Madero: era firme quando preciso, mas elegante na maioria das vezes. Madero foi um dos grandes defensores da história do Estudiantes e do final da década de 60. Jogou de 1963 até 1969 na equipe de La Plata e virou ídolo, conquistando o Mundial Interclubes de 1968.
Malbernat: líder e uma das estrelas da equipe, Óscar Malbernat foi o capitão do Estudiantes de 1967 e 1972, sendo o responsável por levantar as três Libertadores, o Mundial e o Argentino vencidos pela equipe no período. Era a segurança na zaga do time e peça chave no esquema do técnico Zubeldía. Ídolo do clube.
Aguirre Suárez: zagueiro viril e muitas vezes violento, Aguirre Suárez intimidava os adversários com muita catimba e hostilidade, marcas daquele Estudiantes. Fez parte do grande esquadrão multicampeão da América de 1966 até 1971.
Medina: outro jogador fundamental no esquema tático de Zubeldía e firme na marcação e na construção da famosa linha de impedimento da equipe.
Pachamé: cheio de garra, Pachamé era uma das grandes referências do meio de campo do Estudiantes. Duro e sem brincadeiras, também usava a catimba e a força para parar os adversários. Fez uma dupla histórica e sempre lembrada com Bilardo.
Bilardo: era um dos craques do time, gênio tático, alto, líder e impecável na marcação e atuação no meio de campo. Carlos Bilardo virou um dos maiores ídolos da história do Estudiantes e marcou época com suas atuações. Virou técnico depois de pendurar as chuteiras e conquistou a Copa do Mundo de 1986 comandando a seleção argentina que tinha a estrela Maradona no elenco.
Togneri: podia jogar tanto na zaga quanto no meio de campo, e era pegador e duro na marcação em ambas as posições. Conquistou quase tudo no período em que esteve no clube, de 1968 até 1975, e entrou para a história ao ser campeão mundial com o time em 1968.
Flores: talentoso atacante, Eduardo Flores foi um dos jovens revelados pelo clube de La Plata que brilhou naquela década de 60. Jogou de 1962 até 1971 no time alvirrubro e marcou muitos gols importantes. Em partidas nacionais, foram 65 tentos em 165 jogos.

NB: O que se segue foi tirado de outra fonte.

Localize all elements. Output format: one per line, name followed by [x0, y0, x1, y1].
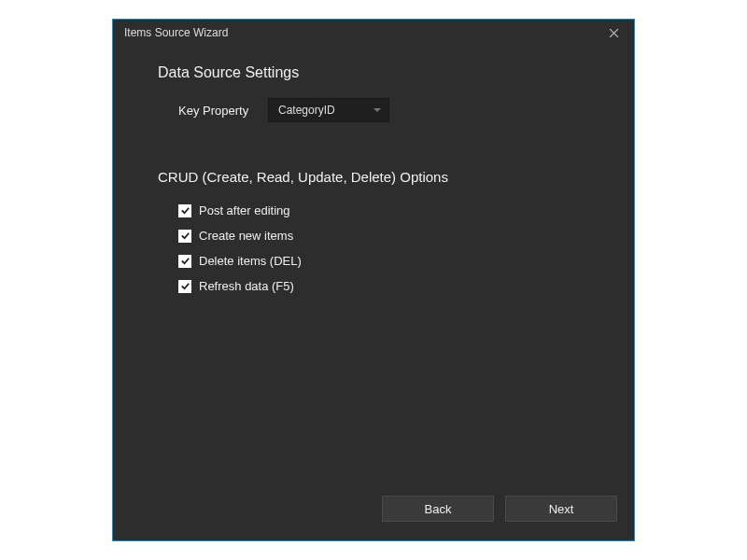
checkbox-box [178, 204, 191, 217]
next-button[interactable]: Next [505, 496, 617, 522]
crud-checkbox-group: Post after editing Create new items Dele… [178, 203, 589, 293]
dialog-footer: Back Next [113, 486, 634, 540]
chevron-down-icon [374, 108, 381, 112]
items-source-wizard-dialog: Items Source Wizard Data Source Settings… [112, 19, 635, 541]
back-button-label: Back [425, 502, 452, 516]
checkbox-post-after-editing[interactable]: Post after editing [178, 203, 589, 217]
checkbox-label: Create new items [199, 229, 293, 243]
checkbox-box [178, 230, 191, 243]
next-button-label: Next [549, 502, 574, 516]
checkbox-box [178, 280, 191, 293]
check-icon [180, 205, 190, 216]
titlebar: Items Source Wizard [113, 20, 634, 46]
checkbox-label: Delete items (DEL) [199, 254, 302, 268]
key-property-label: Key Property [178, 104, 253, 118]
key-property-dropdown[interactable]: CategoryID [268, 98, 389, 122]
close-icon [609, 28, 619, 38]
close-button[interactable] [600, 20, 627, 46]
checkbox-label: Post after editing [199, 203, 290, 217]
checkbox-box [178, 255, 191, 268]
check-icon [180, 281, 190, 291]
check-icon [180, 256, 190, 266]
check-icon [180, 231, 190, 241]
crud-options-heading: CRUD (Create, Read, Update, Delete) Opti… [158, 169, 589, 185]
checkbox-refresh-data[interactable]: Refresh data (F5) [178, 279, 589, 293]
checkbox-create-new-items[interactable]: Create new items [178, 229, 589, 243]
checkbox-label: Refresh data (F5) [199, 279, 294, 293]
key-property-value: CategoryID [278, 104, 335, 117]
back-button[interactable]: Back [382, 496, 494, 522]
key-property-row: Key Property CategoryID [178, 98, 589, 122]
data-source-settings-heading: Data Source Settings [158, 64, 589, 81]
dialog-content: Data Source Settings Key Property Catego… [113, 46, 634, 486]
checkbox-delete-items[interactable]: Delete items (DEL) [178, 254, 589, 268]
window-title: Items Source Wizard [124, 26, 228, 39]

Ribaudo: era atacante, mas não marcava muitos gols, fazendo mais o papel de pivô e de dar passes para os companheiros. Mesmo assim, quando marcava os seus, era sempre em momentos decisivos, como na Libertadores de 1968, ao abrir o placar da vitória por 2 a 0, que deu o primeiro caneco continental ao time de La Plata.

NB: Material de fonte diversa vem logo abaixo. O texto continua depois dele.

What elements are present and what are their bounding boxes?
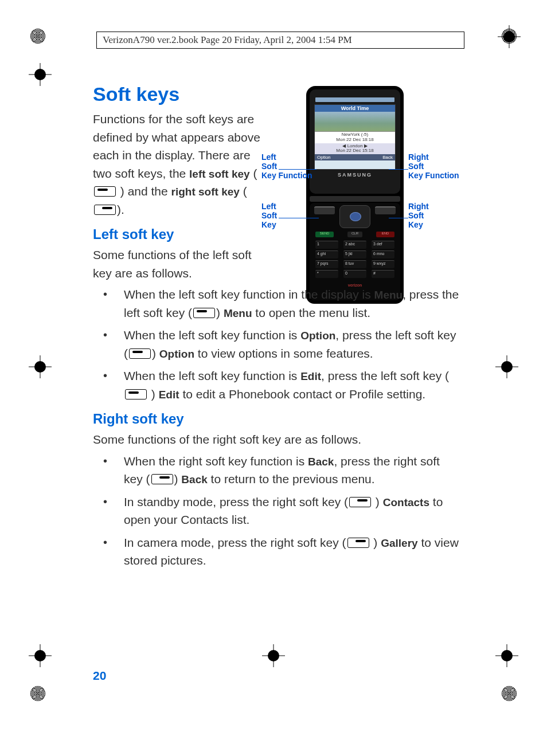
registration-mark — [30, 686, 45, 701]
svg-point-11 — [34, 650, 46, 661]
page-content: Soft keys Functions for the soft keys ar… — [93, 83, 460, 574]
svg-point-5 — [34, 361, 46, 373]
left-intro: Some functions of the left soft key are … — [93, 246, 265, 282]
crop-mark-icon — [29, 63, 52, 86]
crop-mark-icon — [498, 25, 521, 48]
left-bullet-list: When the left soft key function in the d… — [93, 285, 460, 403]
list-item: When the left soft key function is Optio… — [93, 326, 460, 362]
intro-paragraph: Functions for the soft keys are defined … — [93, 110, 262, 218]
list-item: When the left soft key function in the d… — [93, 285, 460, 322]
list-item: In standby mode, press the right soft ke… — [93, 493, 460, 529]
right-softkey-icon — [349, 497, 371, 507]
print-header: VerizonA790 ver.2.book Page 20 Friday, A… — [96, 32, 464, 49]
list-item: When the right soft key function is Back… — [93, 452, 460, 488]
right-softkey-icon — [151, 474, 173, 484]
left-softkey-icon — [125, 389, 147, 399]
svg-point-17 — [501, 650, 513, 661]
registration-mark — [502, 686, 517, 701]
heading-soft-keys: Soft keys — [93, 83, 460, 105]
right-intro: Some functions of the right soft key are… — [93, 430, 460, 449]
left-softkey-icon — [193, 308, 215, 318]
crop-mark-icon — [29, 355, 52, 378]
right-softkey-icon — [94, 205, 116, 215]
heading-right-soft-key: Right soft key — [93, 411, 460, 427]
heading-left-soft-key: Left soft key — [93, 226, 460, 242]
left-softkey-icon — [94, 186, 116, 197]
svg-point-20 — [503, 31, 515, 42]
page-number: 20 — [93, 669, 106, 683]
svg-point-2 — [34, 69, 46, 80]
svg-point-8 — [501, 361, 513, 373]
list-item: When the left soft key function is Edit,… — [93, 367, 460, 403]
crop-mark-icon — [495, 644, 518, 667]
left-softkey-icon — [129, 348, 151, 359]
svg-point-14 — [268, 650, 279, 661]
list-item: In camera mode, press the right soft key… — [93, 534, 460, 570]
crop-mark-icon — [29, 644, 52, 667]
crop-mark-icon — [262, 644, 285, 667]
right-bullet-list: When the right soft key function is Back… — [93, 452, 460, 570]
right-softkey-icon — [347, 538, 369, 548]
crop-mark-icon — [495, 355, 518, 378]
registration-mark — [30, 29, 45, 44]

Conigliaro: fez uma dupla inesquecível com Verón no ataque do Estudiantes. Rápido, dono de muita técnica e habilidoso, Marcos Conigliaro foi ídolo e imortal no time de La Plata, marcando gols e servindo brilhantemente o genial companheiro Verón.

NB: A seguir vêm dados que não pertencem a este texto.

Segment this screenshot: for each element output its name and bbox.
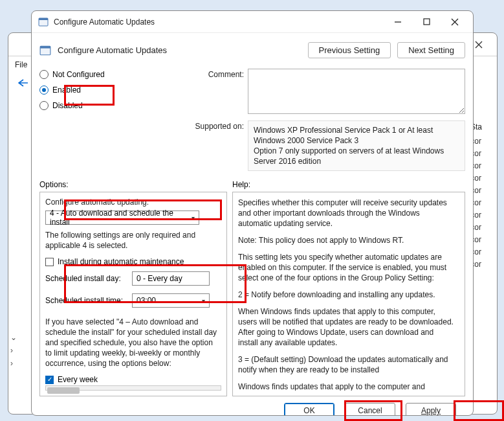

Echecopar: outro atacante revelado pelo Estudiantes. Muito habilidoso e rápido, era coadjuvante devido à concorrência com Conigliaro e Verón. Mesmo assim, entrou para a galeria de ídolos do time com ótimos jogos e gols marcantes.
Verón: ganhou o apelido de La Bruja pelas barbaridades que fazia com a bola, pela técnica formidável e pelo faro de gol inconfundível. É, sem dúvida, o maior ídolo da história do Estudiantes e uma lenda, responsável direto pelos títulos e sucessos da equipe naquele final de década de 60. É pai de outra lenda do clube, Juan Sebastían Verón, que repetiu a façanha do patriarca e conquistou uma Libertadores para o time em 2009.
Osvaldo Zubeldía (Técnico): lenda do Estudiantes, Zubeldía foi o responsável por transformar o clube de La Plata em um dos times mais temidos do planeta de 1968 até 1970. Inovou a maneira de se jogar futebol, implantou a concentração, o estudo do adversário, a linha de impedimento e o forte esquema defensivo, além de colocar a raça na ponta da chuteira de cada jogador. Zubeldía mostrou que com um pouco de manha e catimba se vence adversários tecnicamente superiores ou que não conseguem controlar os nervos. Um mito do Estudiantes.